Źródło: https://kurierlubelski.pl

To, co się tutaj dzieje, to pogwałcenie polskiego prawa — powiedział polskim dziennikarzom rosyjski ambasador Siergiej Andriejew, tuż po incydencie, gdy został oblany czerwoną substancją przed Cmentarzem Żołnierzy Radzieckich w Warszawie. Ambasador przybył w to miejsce, by uczcić zakończenie Wielkiej Wojny Ojczyźnianej. II wojna światowa, jak dobrze pamiętamy z historii, zaczęła się 1 września 1939 roku, a zakończyła 8 maja 1945 roku. Wielka Wojna Ojczyźniana natomiast trwała od 22 czerwca 1941 roku do 9 maja 1945 roku. We współczesnej historiografii rosyjskiej, podobnie jak w sowieckej, w 1939 roku nic szczególnego się nie wydarzyło.

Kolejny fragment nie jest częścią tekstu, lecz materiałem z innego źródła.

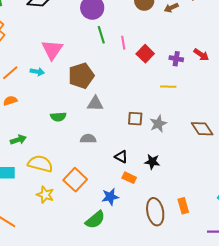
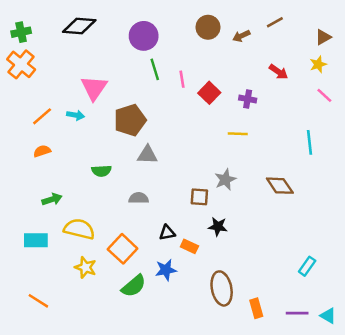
red arrow: (201, 55) -> (279, 72), moved
brown square: (135, 119) -> (199, 197), moved
black triangle: (121, 157) -> (167, 233), moved, turned -40
orange rectangle: (183, 206) -> (256, 308), moved
green semicircle: (95, 220) -> (134, 286), moved

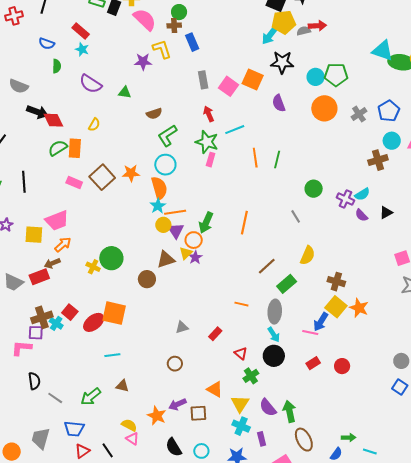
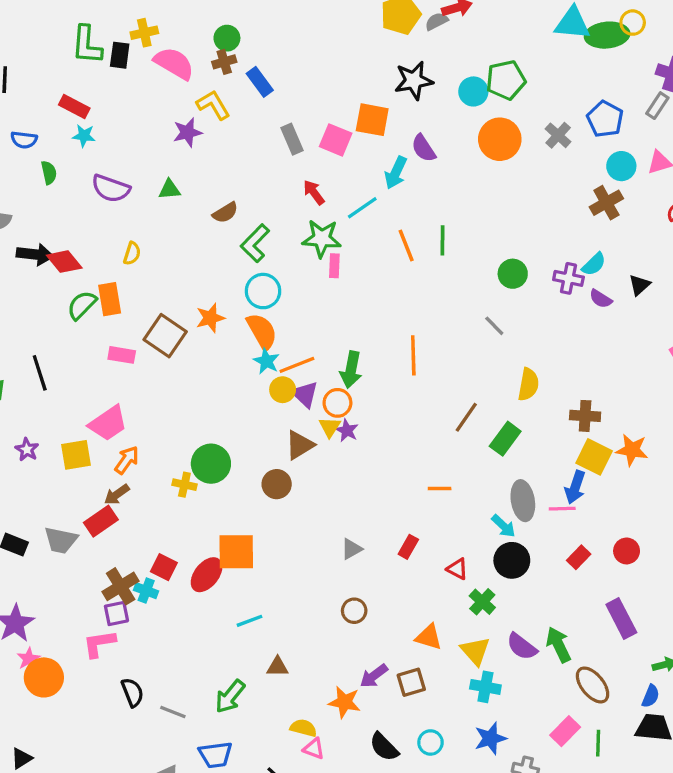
cyan arrow: (270, 35) -> (396, 173), moved
gray ellipse: (275, 312) -> (523, 501), moved
purple rectangle: (262, 439) -> (621, 619), moved, size x1.6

Wróćmy do ambasadora. Dziennikarze zapytali go przy okazji o popełnione przez rosyjskich żołnierzy zbrodnie w Buczy. Rosyjski dyplomata odpowiedział, że Bucza, tak samo jak Wyspa Węży i szpital położniczy w Mariupolu, to była inscenizacja i prowokacja ukraińskich służb. Ponadto dodał, że jest dumny ze swojego prezydenta, a Rosja nigdy nie przegrywa wojen.

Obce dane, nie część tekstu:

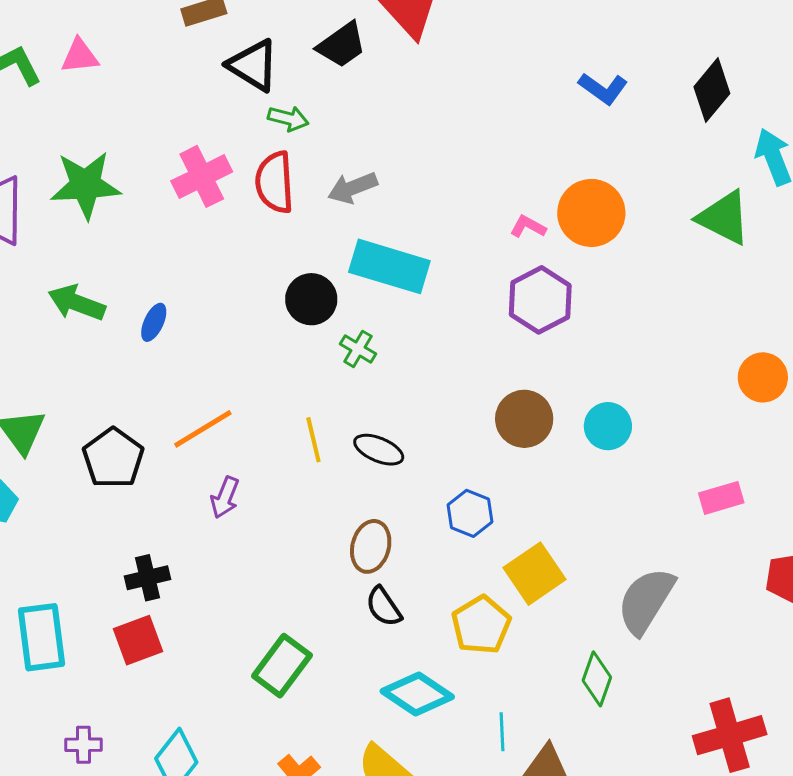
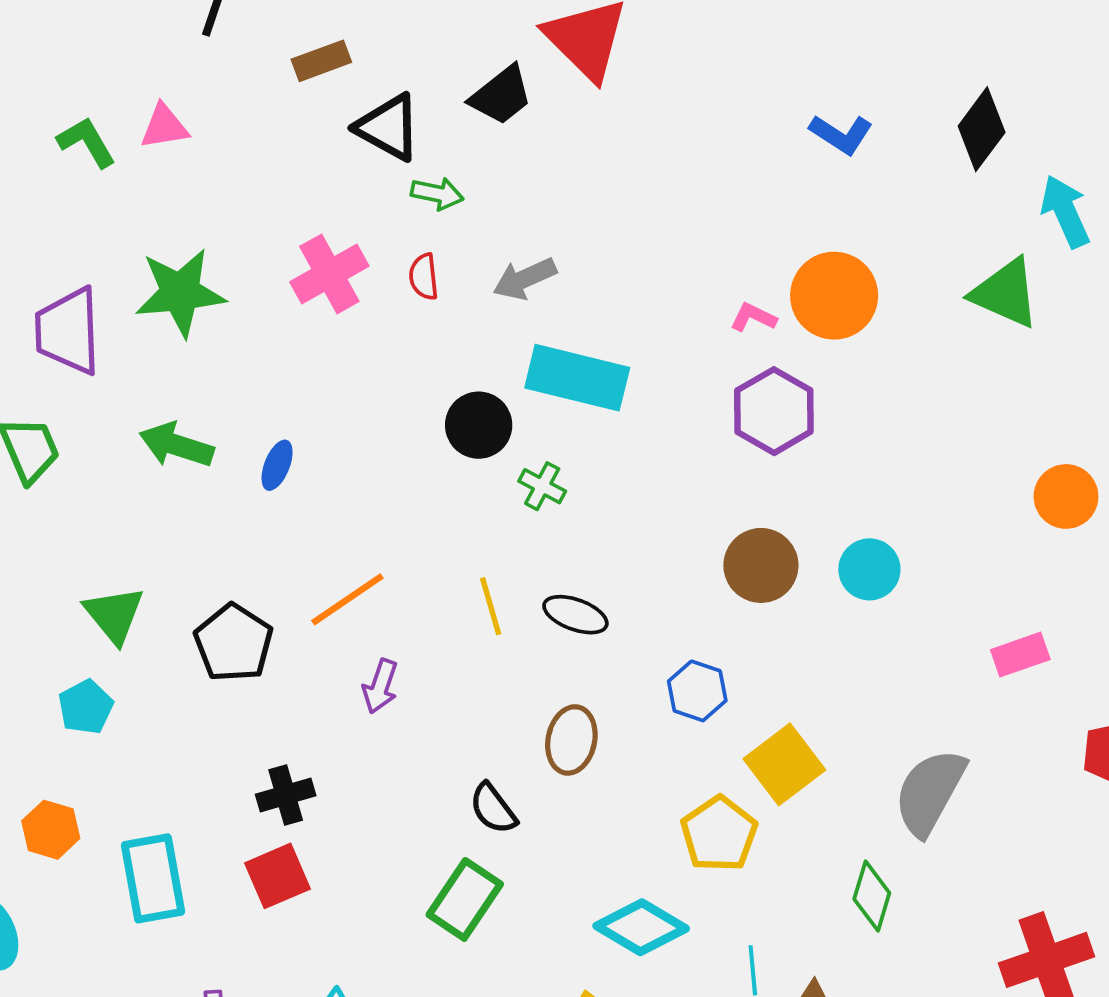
red semicircle: (275, 182) -> (424, 277), size x0.6
black semicircle: (384, 607) -> (493, 809), moved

To bardzo ważne stwierdzenia, z których wyczytać można, że ambasador Federacji Rosyjskiej był pilnym uczniem na zajęciach z propagandy i dezinformacji. Przede wszystkim warto zwrócić uwagę na fakt powołania się przez niego na przepisy prawa. W podobnym tonie wypowiadali się liczni komentatorzy wydarzeń sprzed kilku dni. Przeważa pogląd, że oto pogwałcone zostały liczne paragrafy prawa polskiego i międzynarodowego.

Byłbym skłonny przyznać rację, gdyby nie fakt, że mimo świetnej znajomości prawa międzynarodowego (ale także krajowego) trudno uznać, że Rosja jest tego prawa gwarantem. Wręcz przeciwnie, powoływanie się przez nią na jakiekolwiek paragrafy powoduje, że mimo iż wydaje się, że Rosja zna język prawa, to jest to jednak dla niej język obcy, w którym mocno czuć rosyjski akcent. Zatem jak można z troską pochylać się nad zawodzeniem rosyjskiego dyplomaty o łamaniu prawa, skoro reprezentuje on kraj, które prawo ma za nic, jeśli nie może jego przepisów użyć we własnych interesach.

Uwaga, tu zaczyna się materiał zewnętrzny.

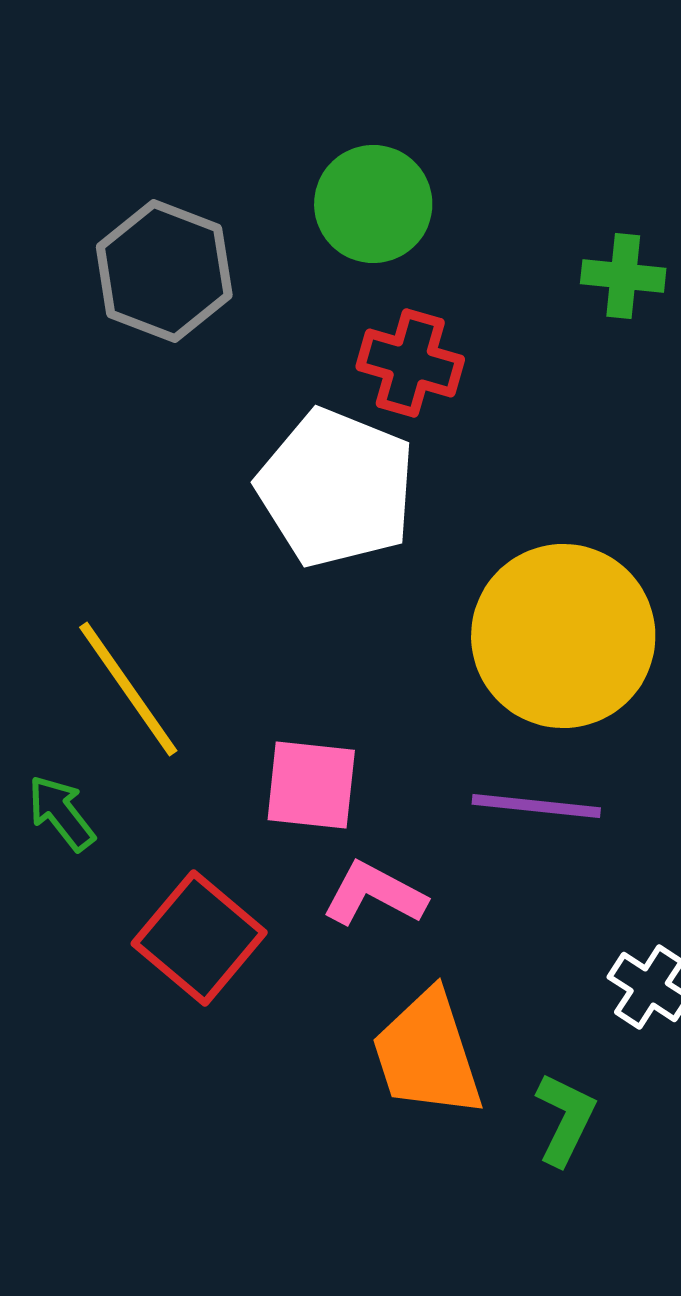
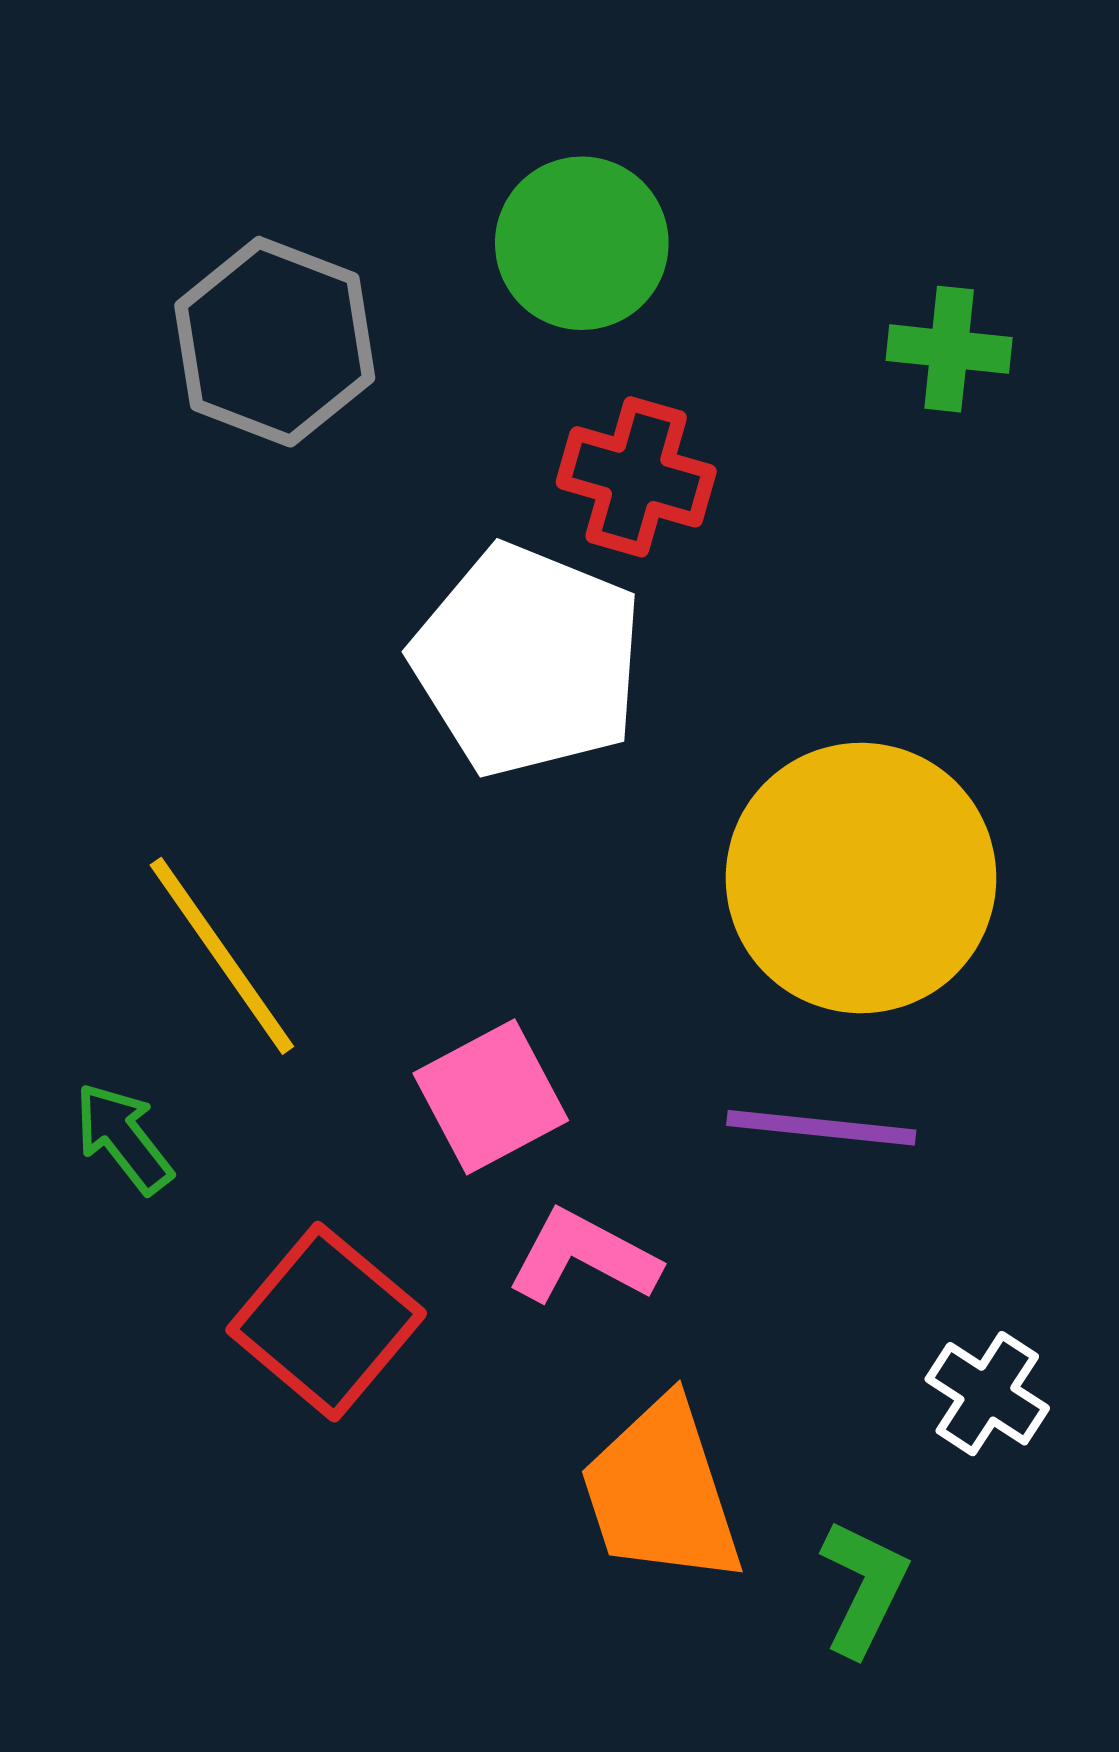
pink square: (311, 785) -> (491, 1097), turned -34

Drugim ważnym stwierdzeniem, które padło z ust rosyjskiego ambasadora, było to, że Bucza i atak na szpital w Mariupolu były inscenizacjami. Przede wszystkim to ewidentne kłamstwo, które w XXI wieku nie jest trudne do udowodnienia. I proszę zwrócić uwagę, że ewidentne kłamstwa rosyjskich dyplomatów już nawet nikogo nie dziwią, zaskakiwać może jedynie cynizm, z jakim są one wypowiadane. Świat przywykł, że Rosja łże. Dziwi natomiast skala brutalności, z jaką żołnierze w rosyjskich mundurach obchodzą się z ludnością cywilną. Tego, wydaje się, nikt w obecnych czasach już się nie spodziewał. Nikt, kto nie zna historii Rosji.

Zatem warto pamiętać, że Ruski Mir budowany jest na fałszywych mitach, w które brutalność wpisana była od pierwszych chwil ich wykuwania, i jest wciąż gwarantem ich trwania. Nie ma czegoś takiego jak Rosja. Moskwa, której historycznym „sercem” były ziemie Włodzimierza i Suzdalu, przez stulecia wchodziła w skład Złotej Ordy, jako jedna z peryferyjnych dzielnic. Nazwę przejęła Rosja z Wielkiego Księstwa Kijowskiego, z Rusi, do której dziś rości sobie pretensje, ale to nie jest jej historyczna tożsamość. I widzimy to doskonale dzisiaj, gdy potomkowie poddanych Złotej Ordy wkraczają do miast historycznej Rusi, zachowując się dokładnie tak, jak Mongołowie obchodzili się z ich przodkami. Jeśli możemy mówić o „pamięci genetycznej” narodów, to ta pamięć w Rosji, w kolejnych wiekach objawiała się właśnie w brutalności, nadużywaniu władzy, która nie liczy się z życiem poddanych i wszechobecnej korupcji, która pozwala budować bajeczne majątki jednostkom, uciskającym resztę ludu.

To jest Ruski Mir i takie są jego korzenie. Miejmy nadzieję, że wreszcie uda mu się stawić opór.